Speaker: Martin Cottingham

On Thursday 7th November the Politics Society was pleased to host Martin Cottingham, Head of Communications at Islamic Relief UK. 

The invitation was extended to provide a fresh perspective on the question as to whether Islam and Democracy are fundamentally incompatible. Having travelled extensively in Muslim countries and with a job whose remit is to raise funds and awareness to the true nature of Islam, Martin was well qualified to speak to the Society.

He provided an informative and accessible presentation with the revelation of some startling facts. For example, there are 51 majority Muslim countries in the world and only 14 of those are considered democratic.
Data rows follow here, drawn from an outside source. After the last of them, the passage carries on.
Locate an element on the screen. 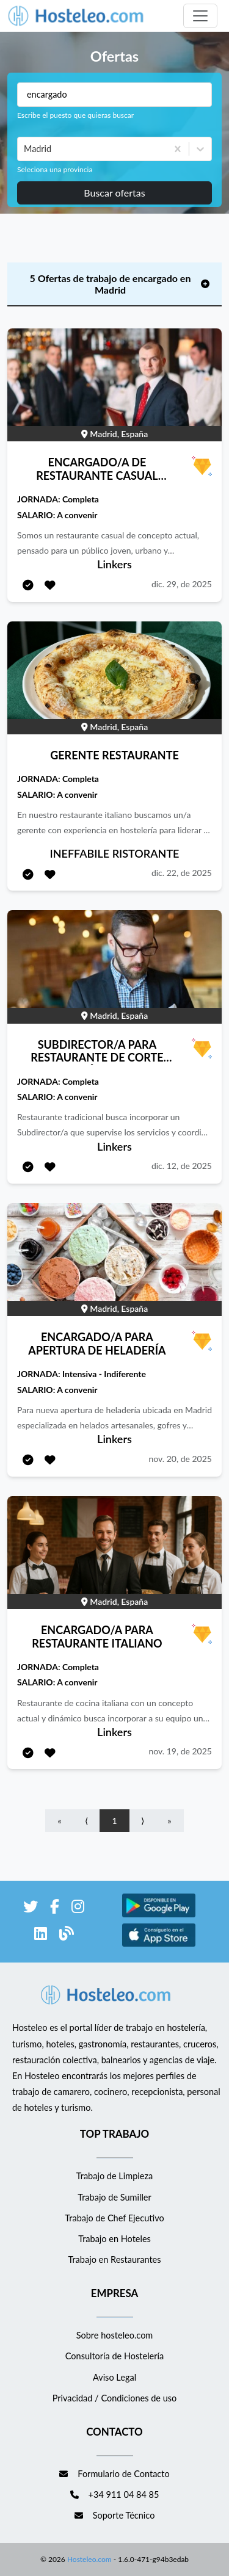 The width and height of the screenshot is (229, 2576). [enlace a Twitter] is located at coordinates (30, 1908).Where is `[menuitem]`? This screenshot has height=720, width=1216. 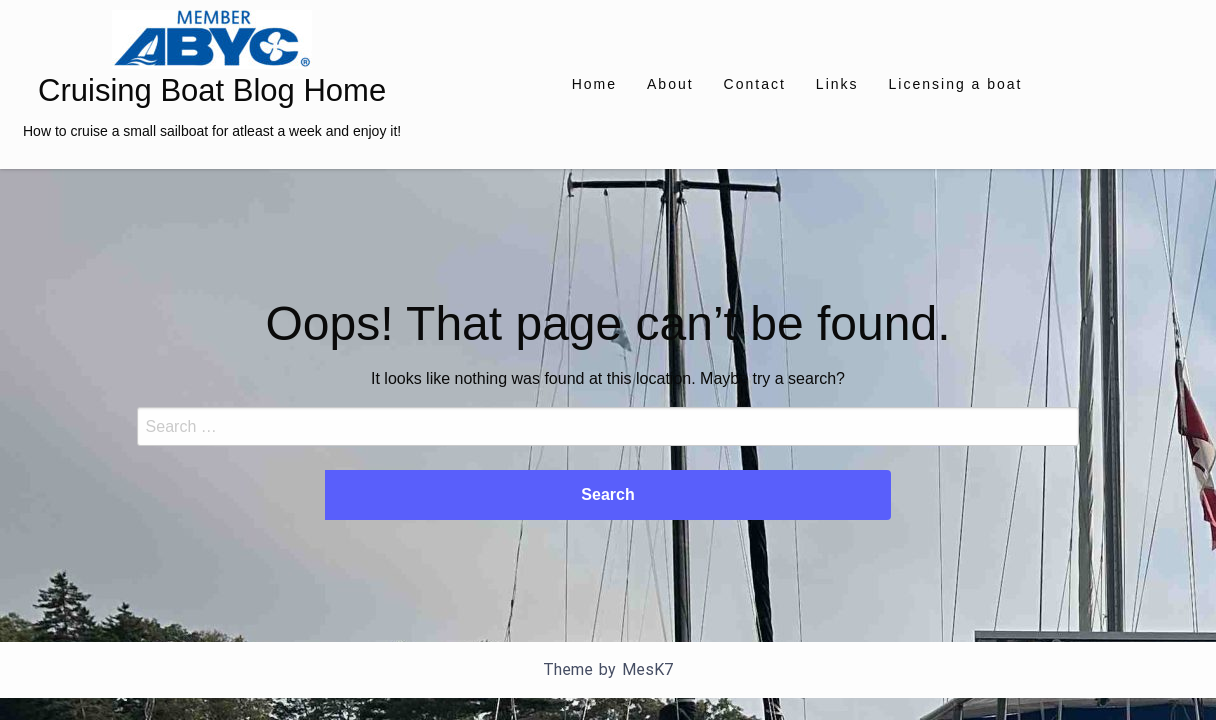
[menuitem] is located at coordinates (594, 84).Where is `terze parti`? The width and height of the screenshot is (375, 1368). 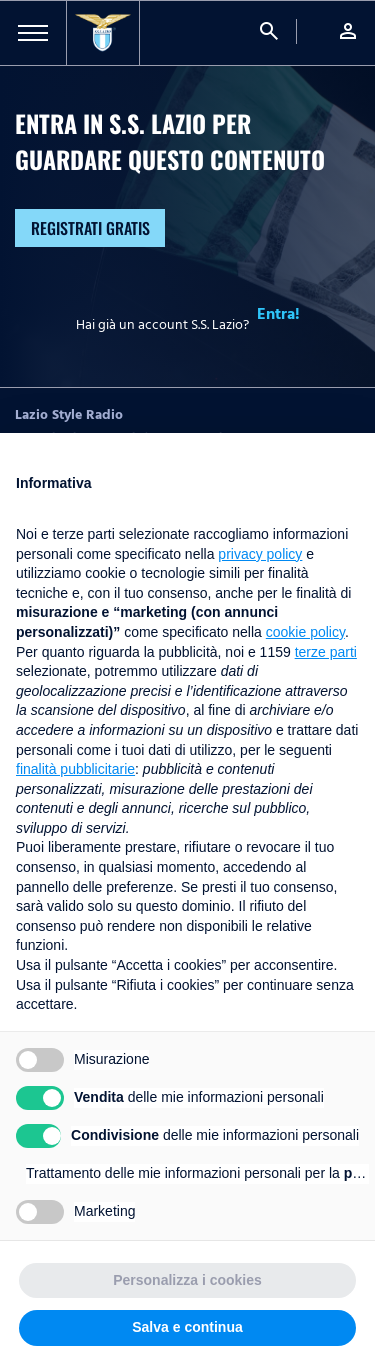 terze parti is located at coordinates (326, 652).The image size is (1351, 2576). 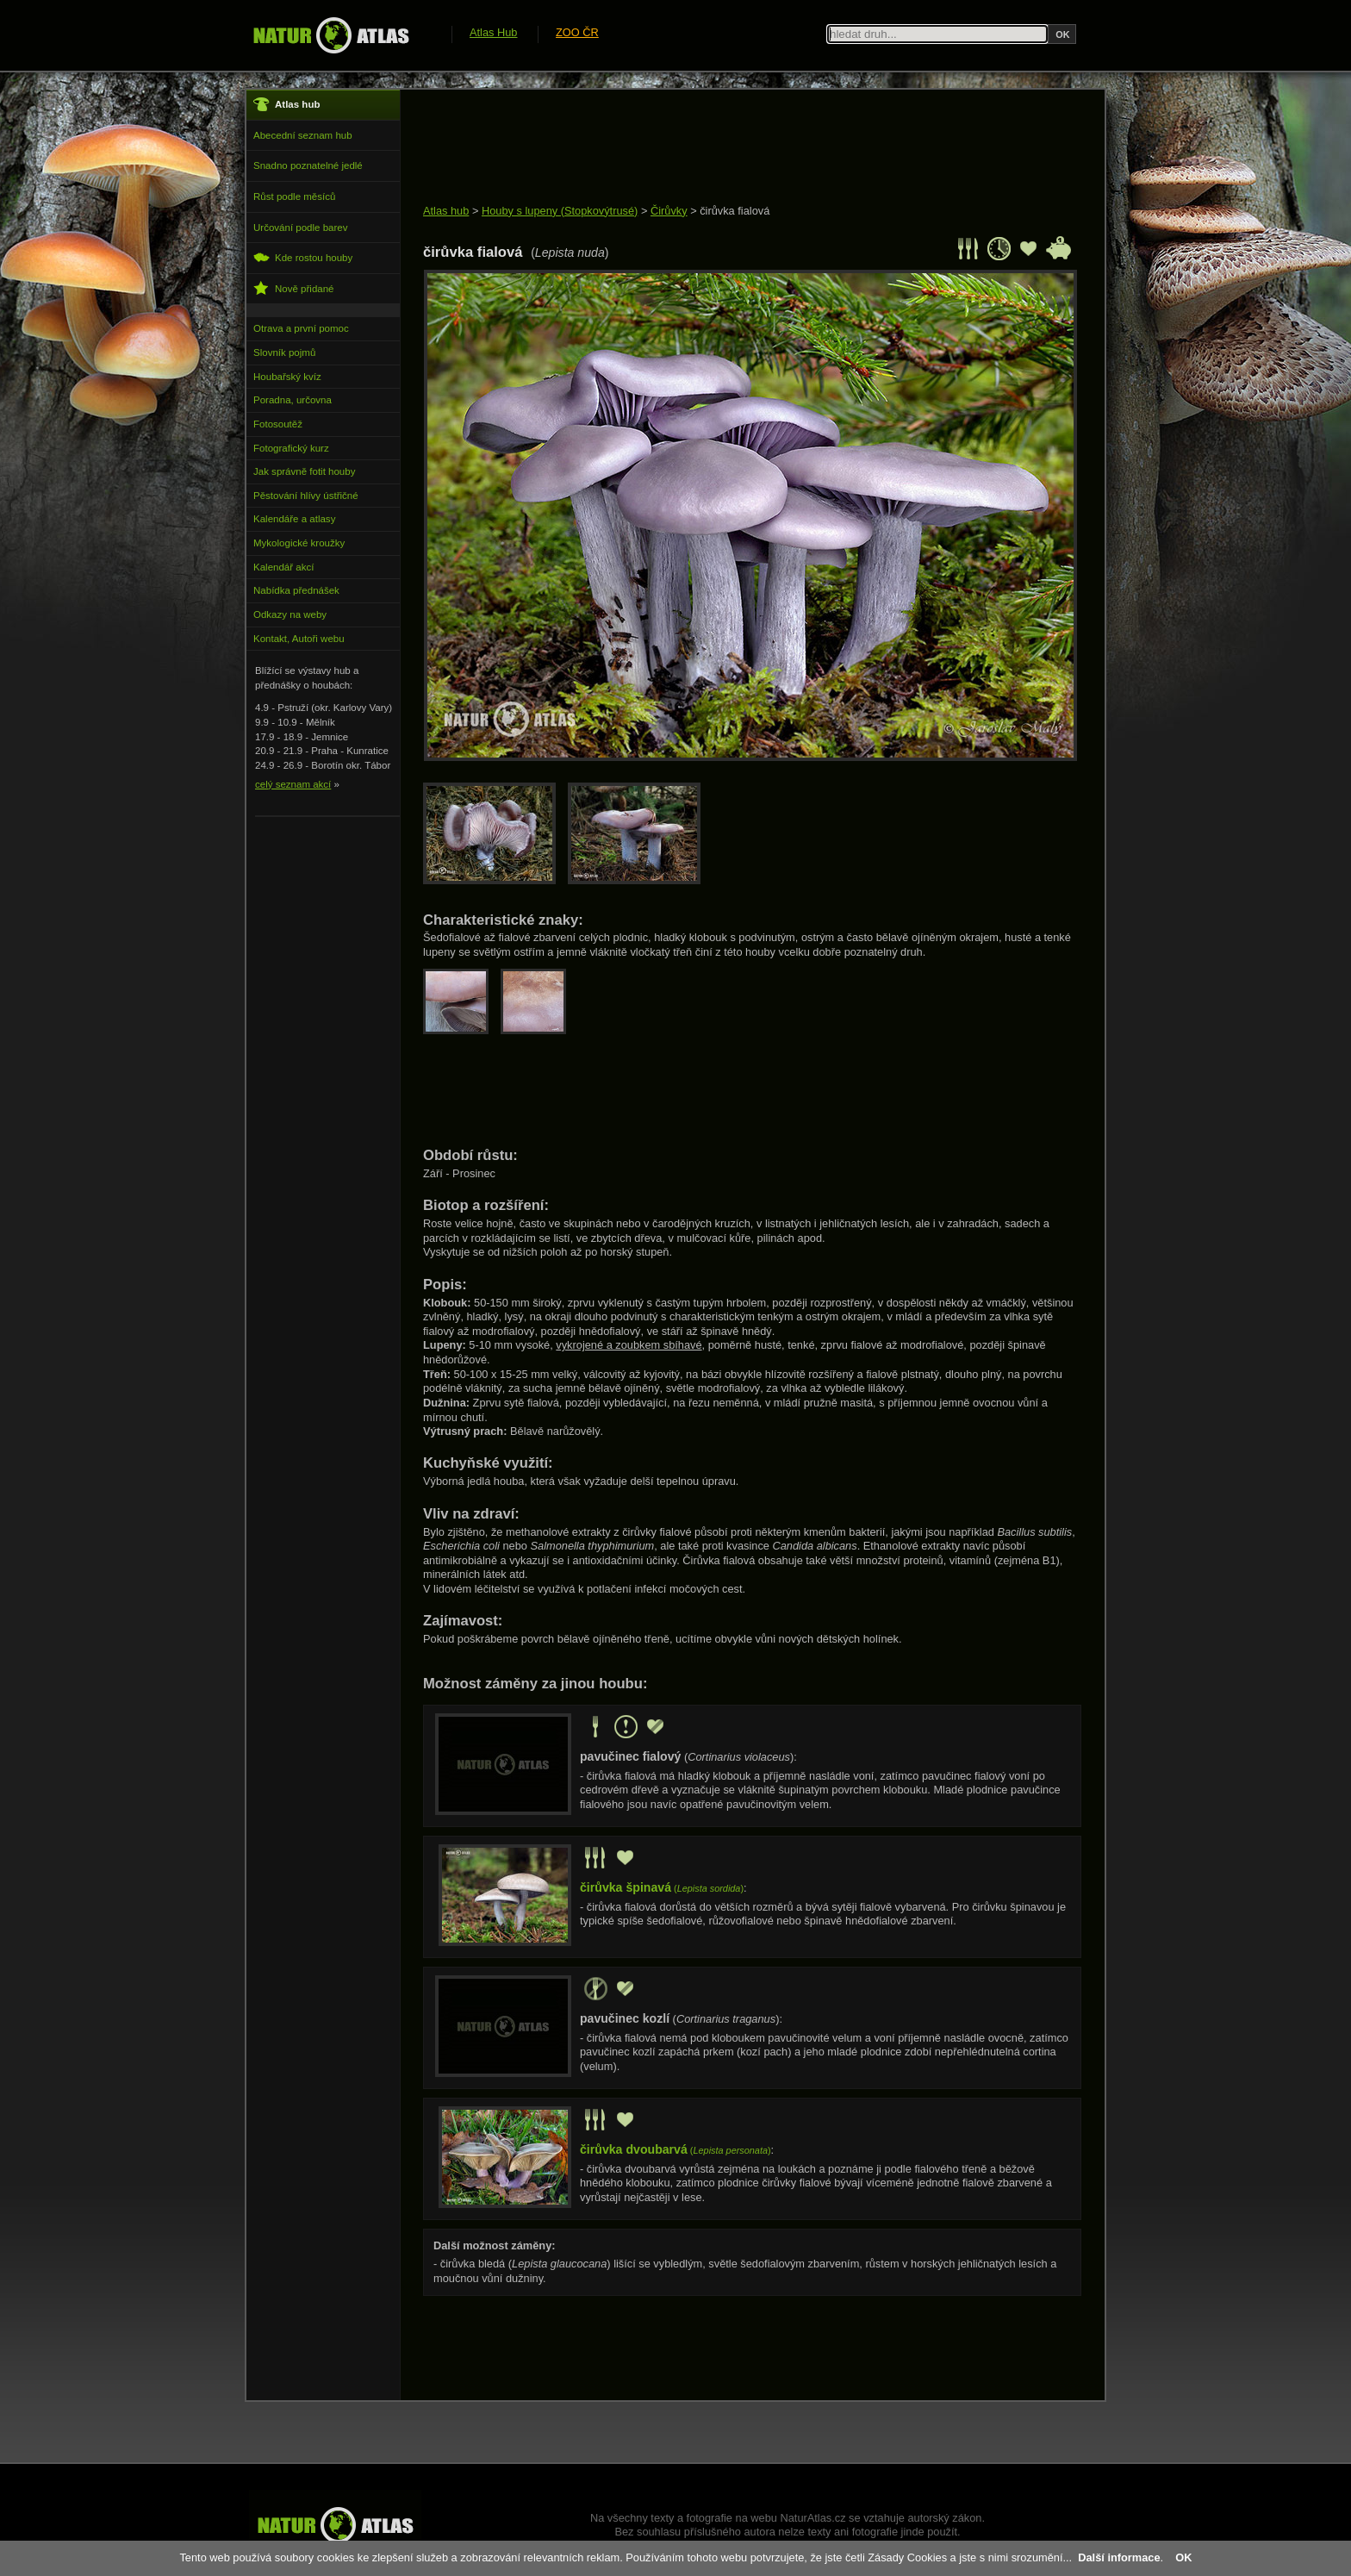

However he went on to state that there are only four Muslim countries in the world which could definitely be categorised as democracies those being Indonesia, Senegal, Sierra Leone and Northern Cyprus.

He argued that fusing religion and the state, as Islam does in most cases, is not necessarily an impediment to democracy. Historically, he said, Islam embraced consultation (Shura) and Ijma (consensus) both democratic principles, in its teachings for a balanced society. However, in his concluding remarks he conceded that with the recent failures to implement democracy in both Iraq and Afghanistan and the ongoing bloodshed in Syria, the prospects for reconciling democracy with Islamic societies in the Middle East were not good.